Words by Aaron Scott

For many cyclists turbo trainers are a necessary evil when the days begin to get shorter, the weather turns and the thought of riding in the dark and wet is just a pedal revolution too far. Although they often get a bad reputation, a turbo trainer can keep you warm, dry and safe while you keep your fitness ticking over during the winter months and with the latest trainer technology, the indoor experience is gradually becoming less removed from the real thing.

What is a turbo trainer?

Let’s start with the basics. A turbo trainer is a static device which your bike attaches too, allowing you to ride your own bike, in one place, pretty much wherever you please. Most turbos work in a similar way with the rear wheel clamped into a frame which keeps the bike stable while you ride. For traditional turbo trainers, the rear wheel will sit in contact with a roller which is connected to a resistance unit and, as you pedal, the back wheel will turn the roller and generate resistance.

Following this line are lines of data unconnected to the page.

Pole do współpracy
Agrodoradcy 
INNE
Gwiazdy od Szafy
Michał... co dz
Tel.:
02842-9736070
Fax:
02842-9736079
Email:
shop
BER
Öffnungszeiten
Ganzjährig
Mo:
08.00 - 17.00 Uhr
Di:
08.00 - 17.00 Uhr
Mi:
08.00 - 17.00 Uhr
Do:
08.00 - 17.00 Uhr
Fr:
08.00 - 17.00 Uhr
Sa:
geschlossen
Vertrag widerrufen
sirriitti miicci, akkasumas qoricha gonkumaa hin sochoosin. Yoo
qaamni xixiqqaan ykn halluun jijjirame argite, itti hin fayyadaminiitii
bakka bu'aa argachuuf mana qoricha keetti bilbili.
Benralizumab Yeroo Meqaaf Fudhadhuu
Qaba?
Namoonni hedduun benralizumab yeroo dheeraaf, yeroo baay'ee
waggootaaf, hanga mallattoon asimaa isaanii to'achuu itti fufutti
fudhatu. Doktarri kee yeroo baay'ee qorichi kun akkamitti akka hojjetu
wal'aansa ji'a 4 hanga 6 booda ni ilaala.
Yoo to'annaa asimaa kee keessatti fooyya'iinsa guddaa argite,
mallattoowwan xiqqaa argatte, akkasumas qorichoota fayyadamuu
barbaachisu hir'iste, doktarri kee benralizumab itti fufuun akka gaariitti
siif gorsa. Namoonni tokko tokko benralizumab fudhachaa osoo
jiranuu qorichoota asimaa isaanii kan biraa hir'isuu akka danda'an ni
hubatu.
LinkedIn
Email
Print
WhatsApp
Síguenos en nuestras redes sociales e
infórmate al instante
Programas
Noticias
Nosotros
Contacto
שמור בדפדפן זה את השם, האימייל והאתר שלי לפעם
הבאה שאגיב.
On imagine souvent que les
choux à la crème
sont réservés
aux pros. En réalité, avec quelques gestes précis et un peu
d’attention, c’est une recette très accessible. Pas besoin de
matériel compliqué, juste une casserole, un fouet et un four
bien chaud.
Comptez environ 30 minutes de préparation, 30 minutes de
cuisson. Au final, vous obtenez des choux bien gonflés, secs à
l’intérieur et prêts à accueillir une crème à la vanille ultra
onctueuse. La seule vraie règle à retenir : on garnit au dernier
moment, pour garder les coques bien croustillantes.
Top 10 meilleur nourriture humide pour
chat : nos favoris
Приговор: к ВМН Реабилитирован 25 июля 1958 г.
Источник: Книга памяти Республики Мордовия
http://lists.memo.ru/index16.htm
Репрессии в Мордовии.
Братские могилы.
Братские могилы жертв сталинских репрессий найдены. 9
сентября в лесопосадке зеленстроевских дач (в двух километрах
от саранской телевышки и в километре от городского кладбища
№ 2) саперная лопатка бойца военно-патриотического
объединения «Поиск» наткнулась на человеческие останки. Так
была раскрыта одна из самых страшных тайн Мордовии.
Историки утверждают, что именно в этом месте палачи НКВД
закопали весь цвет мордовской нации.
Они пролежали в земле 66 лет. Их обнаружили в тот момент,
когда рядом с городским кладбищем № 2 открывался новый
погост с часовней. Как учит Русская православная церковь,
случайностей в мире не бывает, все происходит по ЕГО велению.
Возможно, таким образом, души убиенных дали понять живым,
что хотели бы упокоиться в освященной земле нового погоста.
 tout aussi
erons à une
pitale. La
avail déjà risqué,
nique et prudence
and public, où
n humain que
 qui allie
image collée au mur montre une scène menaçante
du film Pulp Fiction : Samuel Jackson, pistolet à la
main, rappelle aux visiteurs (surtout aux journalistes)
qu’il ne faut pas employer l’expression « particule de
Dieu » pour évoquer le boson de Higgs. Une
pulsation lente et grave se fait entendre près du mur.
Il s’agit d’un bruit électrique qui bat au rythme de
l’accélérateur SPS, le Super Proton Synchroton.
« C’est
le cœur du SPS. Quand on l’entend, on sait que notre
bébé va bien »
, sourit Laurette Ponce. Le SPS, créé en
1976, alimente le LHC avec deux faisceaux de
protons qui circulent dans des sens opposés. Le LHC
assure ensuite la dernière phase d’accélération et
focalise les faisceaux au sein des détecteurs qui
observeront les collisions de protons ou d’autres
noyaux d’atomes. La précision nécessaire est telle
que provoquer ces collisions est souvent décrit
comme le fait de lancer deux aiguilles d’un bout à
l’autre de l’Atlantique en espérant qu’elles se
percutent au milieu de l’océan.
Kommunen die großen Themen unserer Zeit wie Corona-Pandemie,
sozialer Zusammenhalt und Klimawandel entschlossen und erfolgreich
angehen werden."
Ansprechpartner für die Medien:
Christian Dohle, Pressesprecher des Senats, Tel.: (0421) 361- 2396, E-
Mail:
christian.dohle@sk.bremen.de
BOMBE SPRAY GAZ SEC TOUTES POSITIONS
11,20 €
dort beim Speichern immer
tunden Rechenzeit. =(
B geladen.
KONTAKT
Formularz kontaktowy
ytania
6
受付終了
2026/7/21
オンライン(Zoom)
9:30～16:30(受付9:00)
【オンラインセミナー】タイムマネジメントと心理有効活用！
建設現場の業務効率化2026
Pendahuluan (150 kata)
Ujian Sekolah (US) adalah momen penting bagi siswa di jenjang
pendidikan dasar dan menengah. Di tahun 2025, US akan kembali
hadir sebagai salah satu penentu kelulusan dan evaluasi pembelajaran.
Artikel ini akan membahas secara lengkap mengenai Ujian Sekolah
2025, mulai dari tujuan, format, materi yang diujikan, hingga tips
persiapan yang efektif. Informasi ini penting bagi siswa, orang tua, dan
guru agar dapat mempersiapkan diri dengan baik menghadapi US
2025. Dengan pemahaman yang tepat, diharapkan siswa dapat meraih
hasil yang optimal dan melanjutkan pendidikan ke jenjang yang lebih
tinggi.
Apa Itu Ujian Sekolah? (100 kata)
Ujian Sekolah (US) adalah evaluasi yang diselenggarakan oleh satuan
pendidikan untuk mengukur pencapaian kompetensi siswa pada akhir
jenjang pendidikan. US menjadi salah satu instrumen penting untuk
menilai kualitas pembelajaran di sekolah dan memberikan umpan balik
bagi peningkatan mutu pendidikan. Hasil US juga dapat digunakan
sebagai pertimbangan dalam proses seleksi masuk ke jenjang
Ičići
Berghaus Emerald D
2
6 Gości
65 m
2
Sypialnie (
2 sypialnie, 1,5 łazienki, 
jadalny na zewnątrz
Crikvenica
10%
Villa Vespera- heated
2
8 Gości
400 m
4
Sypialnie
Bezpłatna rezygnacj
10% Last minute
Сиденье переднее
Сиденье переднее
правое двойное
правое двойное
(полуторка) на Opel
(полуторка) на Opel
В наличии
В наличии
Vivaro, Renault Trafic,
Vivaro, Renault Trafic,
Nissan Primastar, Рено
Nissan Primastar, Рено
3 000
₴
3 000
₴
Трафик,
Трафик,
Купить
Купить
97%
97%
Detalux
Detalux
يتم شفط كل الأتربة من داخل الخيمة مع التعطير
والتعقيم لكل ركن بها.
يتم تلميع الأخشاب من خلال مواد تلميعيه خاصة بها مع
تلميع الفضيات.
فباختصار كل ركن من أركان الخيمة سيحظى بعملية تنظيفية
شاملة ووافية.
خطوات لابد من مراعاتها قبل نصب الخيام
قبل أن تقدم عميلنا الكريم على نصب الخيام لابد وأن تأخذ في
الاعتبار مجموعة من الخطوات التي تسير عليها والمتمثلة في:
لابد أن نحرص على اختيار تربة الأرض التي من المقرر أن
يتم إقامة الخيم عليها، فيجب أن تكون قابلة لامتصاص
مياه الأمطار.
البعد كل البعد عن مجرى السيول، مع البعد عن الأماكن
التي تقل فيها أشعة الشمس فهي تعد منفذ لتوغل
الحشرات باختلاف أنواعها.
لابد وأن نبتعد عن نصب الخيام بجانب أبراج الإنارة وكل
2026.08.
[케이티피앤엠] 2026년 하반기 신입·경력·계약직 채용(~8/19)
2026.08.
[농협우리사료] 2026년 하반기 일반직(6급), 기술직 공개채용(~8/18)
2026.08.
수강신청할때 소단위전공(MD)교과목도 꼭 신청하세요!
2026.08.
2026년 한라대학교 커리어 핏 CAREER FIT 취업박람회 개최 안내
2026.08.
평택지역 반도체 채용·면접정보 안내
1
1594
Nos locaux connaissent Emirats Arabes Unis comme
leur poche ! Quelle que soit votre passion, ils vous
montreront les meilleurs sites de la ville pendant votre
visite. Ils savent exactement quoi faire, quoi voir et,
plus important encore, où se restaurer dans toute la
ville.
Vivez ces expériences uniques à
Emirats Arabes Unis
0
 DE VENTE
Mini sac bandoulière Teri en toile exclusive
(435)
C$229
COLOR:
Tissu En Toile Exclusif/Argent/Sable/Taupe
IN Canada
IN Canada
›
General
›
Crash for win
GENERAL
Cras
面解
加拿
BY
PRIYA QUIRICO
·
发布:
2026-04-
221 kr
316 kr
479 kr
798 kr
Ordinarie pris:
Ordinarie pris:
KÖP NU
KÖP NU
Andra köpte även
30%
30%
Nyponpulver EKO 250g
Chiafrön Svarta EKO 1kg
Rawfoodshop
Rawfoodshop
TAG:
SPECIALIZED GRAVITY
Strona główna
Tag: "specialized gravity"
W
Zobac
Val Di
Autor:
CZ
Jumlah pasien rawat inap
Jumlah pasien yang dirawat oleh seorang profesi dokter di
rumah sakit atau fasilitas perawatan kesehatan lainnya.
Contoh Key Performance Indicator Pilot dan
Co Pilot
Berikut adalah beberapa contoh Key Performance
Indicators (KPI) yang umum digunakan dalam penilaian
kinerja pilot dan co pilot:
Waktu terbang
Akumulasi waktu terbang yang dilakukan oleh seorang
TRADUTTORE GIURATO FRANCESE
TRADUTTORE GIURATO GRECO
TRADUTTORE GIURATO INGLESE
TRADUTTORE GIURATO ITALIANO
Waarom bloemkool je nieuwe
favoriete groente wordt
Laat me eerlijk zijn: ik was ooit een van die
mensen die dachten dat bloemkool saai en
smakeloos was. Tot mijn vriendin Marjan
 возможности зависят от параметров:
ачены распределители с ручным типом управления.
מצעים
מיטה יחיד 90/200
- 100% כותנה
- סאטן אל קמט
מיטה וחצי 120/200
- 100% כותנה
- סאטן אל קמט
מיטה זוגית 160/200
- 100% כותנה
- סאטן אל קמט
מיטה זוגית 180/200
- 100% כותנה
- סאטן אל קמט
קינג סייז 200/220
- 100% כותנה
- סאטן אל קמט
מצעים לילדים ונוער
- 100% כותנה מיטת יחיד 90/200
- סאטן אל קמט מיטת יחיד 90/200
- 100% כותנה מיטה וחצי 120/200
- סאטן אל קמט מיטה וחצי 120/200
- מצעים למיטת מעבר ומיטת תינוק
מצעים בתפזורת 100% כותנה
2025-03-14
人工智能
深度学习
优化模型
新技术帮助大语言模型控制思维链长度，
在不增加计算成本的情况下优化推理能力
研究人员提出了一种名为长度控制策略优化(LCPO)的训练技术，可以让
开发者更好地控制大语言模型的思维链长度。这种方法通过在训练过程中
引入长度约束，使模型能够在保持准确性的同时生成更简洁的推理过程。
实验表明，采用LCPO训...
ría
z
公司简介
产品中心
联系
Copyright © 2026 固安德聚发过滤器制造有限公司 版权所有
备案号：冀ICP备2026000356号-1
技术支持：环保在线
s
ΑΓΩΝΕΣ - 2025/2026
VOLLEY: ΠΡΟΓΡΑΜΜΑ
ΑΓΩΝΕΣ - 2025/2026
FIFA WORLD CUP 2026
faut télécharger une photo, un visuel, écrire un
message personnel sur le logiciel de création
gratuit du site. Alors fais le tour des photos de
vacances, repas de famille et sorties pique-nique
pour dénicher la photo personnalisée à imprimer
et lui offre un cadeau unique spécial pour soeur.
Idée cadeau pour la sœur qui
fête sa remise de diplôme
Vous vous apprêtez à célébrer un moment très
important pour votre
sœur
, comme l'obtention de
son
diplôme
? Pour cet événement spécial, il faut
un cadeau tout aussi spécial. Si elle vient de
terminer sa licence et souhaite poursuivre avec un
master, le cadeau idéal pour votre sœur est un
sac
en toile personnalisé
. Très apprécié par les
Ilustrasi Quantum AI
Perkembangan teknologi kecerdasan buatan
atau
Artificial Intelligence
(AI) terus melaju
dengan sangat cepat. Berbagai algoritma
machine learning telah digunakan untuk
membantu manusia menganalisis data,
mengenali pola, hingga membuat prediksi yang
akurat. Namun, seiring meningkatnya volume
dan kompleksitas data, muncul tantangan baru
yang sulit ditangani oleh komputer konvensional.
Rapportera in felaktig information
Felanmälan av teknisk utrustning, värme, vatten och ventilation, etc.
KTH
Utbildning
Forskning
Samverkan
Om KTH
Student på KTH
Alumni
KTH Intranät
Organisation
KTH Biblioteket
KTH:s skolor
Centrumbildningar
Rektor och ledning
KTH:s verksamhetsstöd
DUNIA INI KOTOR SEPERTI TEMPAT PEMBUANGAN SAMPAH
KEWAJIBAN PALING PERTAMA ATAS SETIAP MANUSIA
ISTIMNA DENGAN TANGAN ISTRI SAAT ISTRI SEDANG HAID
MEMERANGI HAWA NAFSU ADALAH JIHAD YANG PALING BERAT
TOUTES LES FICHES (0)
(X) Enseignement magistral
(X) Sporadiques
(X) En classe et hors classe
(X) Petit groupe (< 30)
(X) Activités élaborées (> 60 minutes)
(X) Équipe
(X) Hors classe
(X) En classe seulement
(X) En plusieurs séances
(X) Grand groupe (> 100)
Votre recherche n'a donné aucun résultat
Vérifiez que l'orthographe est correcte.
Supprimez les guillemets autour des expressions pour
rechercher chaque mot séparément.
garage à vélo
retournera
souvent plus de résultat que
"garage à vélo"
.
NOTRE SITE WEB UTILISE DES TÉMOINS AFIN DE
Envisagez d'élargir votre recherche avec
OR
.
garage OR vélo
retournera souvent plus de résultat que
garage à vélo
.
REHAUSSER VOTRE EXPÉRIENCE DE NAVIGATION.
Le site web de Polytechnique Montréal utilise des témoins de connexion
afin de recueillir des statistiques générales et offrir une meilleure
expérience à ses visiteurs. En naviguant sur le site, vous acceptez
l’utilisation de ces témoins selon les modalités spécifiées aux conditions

The vast majority of trainers will have the ability to vary the resistance, meaning you can work harder if you so wish and allowing you to work through intense workouts (if you’re into that kind of thing). This resistance is generated in several different ways which we’ll cover shortly. Recently, direct drive trainers have become increasingly popular – with this style of turbo, you remove your rear wheel completely and sit the rear dropouts of the bike on the turbo trainer.

Why use a turbo trainer?

While most cyclists will bemoan the boredom related to sitting on the turbo, there’s a huge number of benefits related to jumping on the turbo.

1. Avoiding bad weather

Although there might be some grim satisfaction to riding in terrible weather, it’s just not something you want to do regularly, if for no other reason that it’ll make you ill and you’ll miss more riding! When the weather turns icy and damp in winter, a stint on the turbo will keep you warm and dry while still maintaining your hard-earned summer fitness

2. Keeping safe

Similar to above, riding in icy and wet conditions, or in the dark, can be treacherous and riding inside can be a much safer alternative to riding on the road once the nights draw in and the weather turns.

3. Targeted training

The real benefit of an indoor trainer is its effectiveness as a training aid. You can work on a specific area of fitness and time your session to the second, while you can also allow for more intense efforts without worrying about traffic, junctions or hills to halt your progress.

4. Time-effective

With that ability to be so specific, the turbo can be a great training tool for time-crunched cyclists. Without the need to get wrapped up to tackle the weather, or clean your bike when you get home, you can jump on, smash out a session, and reap the fitness benefits in as little as half an hour.

5. Pre-race warm ups

If you’re of a competitive disposition, the turbo trainer can be an excellent tool for waking your legs up ahead of your local crit or time trial. Popularised by Team Sky at World Tour level, a foldable turbo trainer should easily fit in the boot ahead of your next race.